Hay una serie de medidas que puede tomar para reducir el riesgo de que ocurra acoso sexual en su lugar de trabajo. Aunque es posible que no pueda seguir todos los pasos que se enumeran a continuación, debe seguir todos los pasos que pueda.

  • Adoptar una política clara sobre acoso sexual. En su manual del empleado, usted debe tener una política dedicada al acoso sexual. Esa política debería:
    • definir el acoso sexual
    • declarar en términos inequívocos que usted no tolerará el acoso sexual
    • declarar que usted disciplinará o despedirá a cualquier malhechor
    • establecer un procedimiento claro para presentar denuncias de acoso sexual
    • declarar que usted investigará completamente cualquier queja que reciba, y
    • declare que no tolerará represalias contra nadie que se queje de acoso sexual.
  • Capacitar a los empleados. Al menos una vez al año, lleve a cabo sesiones de capacitación para los empleados. Estas sesiones deben enseñar a los empleados lo que es el acoso sexual, explicar que los empleados tienen derecho a un lugar de trabajo libre de acoso sexual, revisar su procedimiento de queja y alentar a los empleados a usarlo.
  • Capacitar a supervisores y gerentes. Al menos una vez al año, lleve a cabo sesiones de capacitación para supervisores y gerentes que estén separadas de las sesiones para empleados. Las sesiones deben educar a los gerentes y supervisores sobre el acoso sexual y explicar cómo tratar las quejas. Para obtener más información sobre cómo tratar las quejas de los empleados, vea el artículo de Nolo Guidelines for Handling Discrimination and Harassment Complaints.

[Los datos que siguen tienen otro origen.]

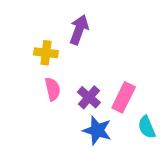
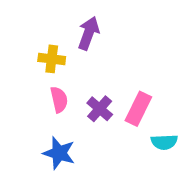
cyan semicircle: (147, 127) -> (164, 142), turned -70
blue star: (97, 130) -> (59, 153), moved

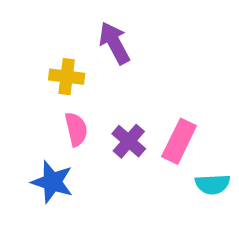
purple arrow: (89, 33) -> (114, 43), turned -48
blue star: (59, 153) -> (52, 182), moved

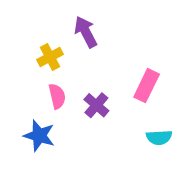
yellow cross: (67, 77) -> (50, 57), turned -35
pink rectangle: (179, 141) -> (147, 86), moved

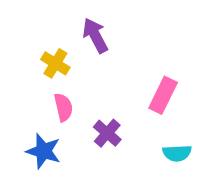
yellow cross: (50, 57) -> (55, 63), turned -30
purple cross: (96, 105) -> (107, 133), moved

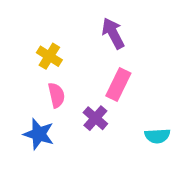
purple arrow: (95, 36) -> (113, 33), moved
pink rectangle: (163, 95) -> (118, 85), moved

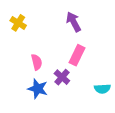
yellow cross: (49, 56) -> (18, 23), moved
blue star: (39, 134) -> (38, 89), moved

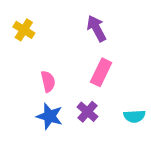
purple cross: (62, 77) -> (87, 112), moved

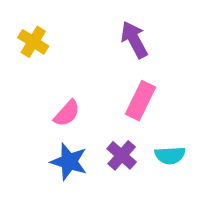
pink semicircle: (48, 81) -> (67, 113), turned 55
cyan semicircle: (134, 116) -> (170, 155), moved

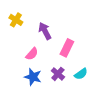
purple arrow: (134, 40) -> (45, 31), moved
cyan semicircle: (170, 155) -> (81, 74), turned -32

Requisitos de capacitación sobre acoso sexual

Algunos estados requieren que ciertos empleadores lleven a cabo capacitación sobre acoso sexual. Por ejemplo, la ley de California requiere que los empleadores que tengan al menos 50 empleados proporcionen a los supervisores dos horas de capacitación interactiva sobre acoso sexual cada dos años. Connecticut y Maine también requieren capacitación en acoso sexual. Y otros estados recomiendan encarecidamente a los empleadores que proporcionen dicha capacitación, incluso si no es legalmente obligatoria. Incluso si su estado no requiere o sugiere capacitación, sigue siendo una buena idea: sus gerentes sabrán qué es la ley y qué hacer cuando los empleados se quejen y, si usted se encuentra en una demanda, podrá demostrar que tomó medidas para tratar de prevenir el acoso.

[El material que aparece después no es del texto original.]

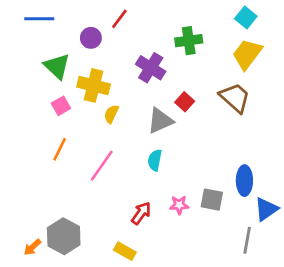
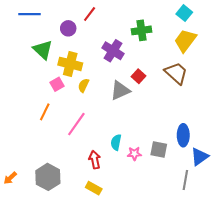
pink square: (61, 106) -> (57, 84), moved
cyan semicircle: (155, 160) -> (116, 142), moved
red arrow: (141, 213) -> (95, 160), moved, turned -48
orange arrow: (32, 247) -> (10, 178), moved

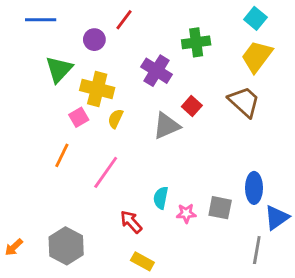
green triangle: (43, 50) -> (59, 69), turned 30
red arrow: (95, 160) -> (131, 222), turned -30
yellow rectangle: (94, 188) -> (142, 261), moved

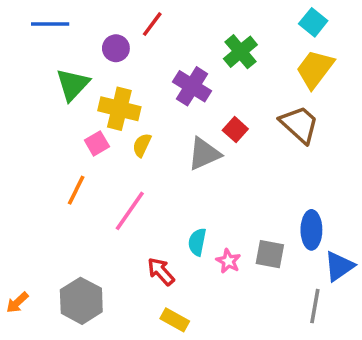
green cross: (196, 42) -> (240, 52), turned -32
pink star: (186, 213) -> (228, 261), turned 30

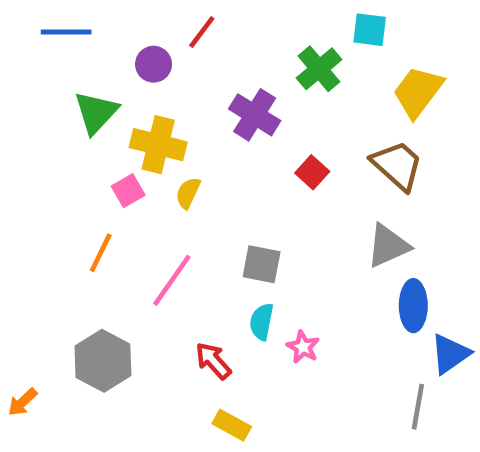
cyan square: (313, 22) -> (370, 30), moved, turned -32
gray triangle: (204, 154) -> (388, 246), moved
gray square: (270, 254) -> (262, 264), moved
gray hexagon: (81, 301) -> (103, 361), moved

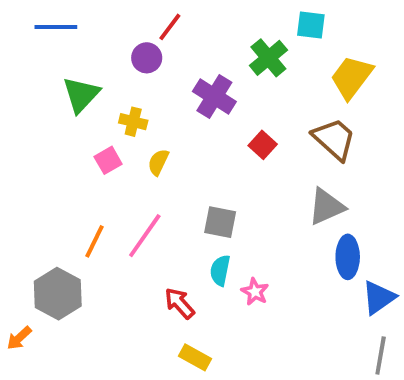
purple circle: (154, 64) -> (147, 58), moved
yellow cross: (158, 145) -> (133, 122), size x0.6
orange line: (101, 253) -> (95, 241), moved
gray hexagon: (103, 361) -> (58, 294), moved
gray line: (418, 407) -> (381, 355), moved

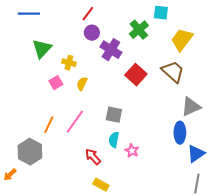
purple circle: (147, 58) -> (92, 33), moved
red square: (263, 145) -> (136, 75), size x1.5
gray triangle: (326, 207) -> (191, 107), moved

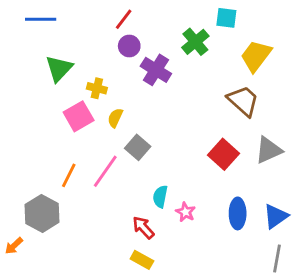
red square: (136, 75) -> (224, 154), moved
pink square: (56, 83) -> (79, 116), size x1.5
gray square: (114, 115) -> (138, 147), moved, turned 30
blue ellipse: (180, 133) -> (238, 213), moved
red arrow: (93, 157) -> (143, 228), moved

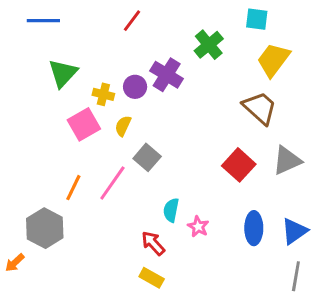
cyan square: (226, 18) -> (257, 19), moved
purple circle: (129, 46) -> (135, 87), moved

  • Monitorea tu lugar de trabajo. Salga entre sus empleados periódicamente. Hable con ellos sobre el ambiente de trabajo. Pida su opinión. Mire a su alrededor en el lugar de trabajo. ¿Ves algún cartel o nota ofensiva? Hable con sus supervisores y gerentes sobre lo que está sucediendo. Mantenga las líneas de comunicación abiertas.
  • Tomar en serio todas las quejas. Si alguien se queja de acoso sexual, actúe inmediatamente para investigar la queja. Si la queja resulta válida, su respuesta debe ser rápida y efectiva.